→ RECORDS SUPPLIED:
+++

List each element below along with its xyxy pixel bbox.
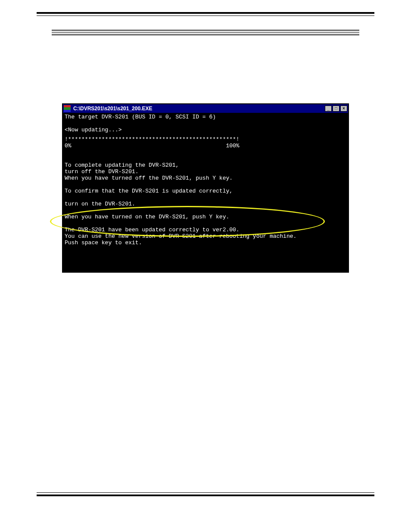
terminal-line: <Now updating...> (63, 127, 348, 133)
section-title-rule-bottom (52, 34, 359, 35)
minimize-icon: _ (327, 106, 330, 111)
terminal-line: To confirm that the DVR-S201 is updated … (63, 188, 348, 194)
terminal-line: When you have turned off the DVR-S201, p… (63, 175, 348, 181)
terminal-output: The target DVR-S201 (BUS ID = 0, SCSI ID… (63, 113, 348, 272)
terminal-line-highlighted: Push space key to exit. (63, 240, 348, 246)
minimize-button[interactable]: _ (325, 106, 332, 112)
section-title-rule-top (52, 30, 359, 31)
window-titlebar: C:\DVRS201\s201\s201_200.EXE _ □ × (63, 104, 348, 113)
dos-window: C:\DVRS201\s201\s201_200.EXE _ □ × The t… (62, 103, 349, 273)
close-button[interactable]: × (340, 106, 347, 112)
terminal-line-highlighted: You can use the new version of DVR-S201 … (63, 233, 348, 240)
terminal-line: To complete updating the DVR-S201, (63, 162, 348, 168)
terminal-line: When you have turned on the DVR-S201, pu… (63, 214, 348, 220)
screenshot-container: C:\DVRS201\s201\s201_200.EXE _ □ × The t… (62, 103, 349, 273)
page-top-rule-thin (37, 16, 374, 16)
terminal-line: The target DVR-S201 (BUS ID = 0, SCSI ID… (63, 114, 348, 120)
terminal-line: turn off the DVR-S201. (63, 168, 348, 175)
maximize-button[interactable]: □ (333, 106, 339, 112)
msdos-icon (64, 105, 71, 112)
window-buttons: _ □ × (324, 106, 347, 112)
page-bottom-rule-thick (37, 495, 374, 496)
maximize-icon: □ (335, 106, 337, 111)
window-title: C:\DVRS201\s201\s201_200.EXE (72, 106, 324, 112)
close-icon: × (342, 106, 345, 111)
section-title-rule-mid (52, 32, 359, 33)
terminal-line: turn on the DVR-S201. (63, 201, 348, 207)
progress-bar-line: !***************************************… (63, 136, 348, 143)
terminal-line-highlighted: The DVR-S201 have been updated correctly… (63, 227, 348, 233)
progress-percent-line: 0% 100% (63, 143, 348, 149)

+++

→ EXERCISE GOAL: Would you set down the entries exactly as given, minus their pictures?

→ RESULT FOR THIS EXERCISE:
List each element below along with its xyxy pixel bbox.
terminal-line: <Now updating...> (63, 127, 348, 133)
section-title-rule-bottom (52, 34, 359, 35)
minimize-icon: _ (327, 106, 330, 111)
terminal-line: To confirm that the DVR-S201 is updated … (63, 188, 348, 194)
terminal-line: When you have turned off the DVR-S201, p… (63, 175, 348, 181)
terminal-output: The target DVR-S201 (BUS ID = 0, SCSI ID… (63, 113, 348, 272)
terminal-line-highlighted: Push space key to exit. (63, 240, 348, 246)
minimize-button[interactable]: _ (325, 106, 332, 112)
section-title-rule-top (52, 30, 359, 31)
window-titlebar: C:\DVRS201\s201\s201_200.EXE _ □ × (63, 104, 348, 113)
dos-window: C:\DVRS201\s201\s201_200.EXE _ □ × The t… (62, 103, 349, 273)
close-button[interactable]: × (340, 106, 347, 112)
terminal-line-highlighted: You can use the new version of DVR-S201 … (63, 233, 348, 240)
terminal-line: To complete updating the DVR-S201, (63, 162, 348, 168)
terminal-line: When you have turned on the DVR-S201, pu… (63, 214, 348, 220)
screenshot-container: C:\DVRS201\s201\s201_200.EXE _ □ × The t… (62, 103, 349, 273)
page-top-rule-thin (37, 16, 374, 16)
terminal-line: The target DVR-S201 (BUS ID = 0, SCSI ID… (63, 114, 348, 120)
terminal-line: turn off the DVR-S201. (63, 168, 348, 175)
maximize-button[interactable]: □ (333, 106, 339, 112)
msdos-icon (64, 105, 71, 112)
window-buttons: _ □ × (324, 106, 347, 112)
page-bottom-rule-thick (37, 495, 374, 496)
maximize-icon: □ (335, 106, 337, 111)
window-title: C:\DVRS201\s201\s201_200.EXE (72, 106, 324, 112)
close-icon: × (342, 106, 345, 111)
section-title-rule-mid (52, 32, 359, 33)
terminal-line: turn on the DVR-S201. (63, 201, 348, 207)
progress-bar-line: !***************************************… (63, 136, 348, 143)
terminal-line-highlighted: The DVR-S201 have been updated correctly… (63, 227, 348, 233)
progress-percent-line: 0% 100% (63, 143, 348, 149)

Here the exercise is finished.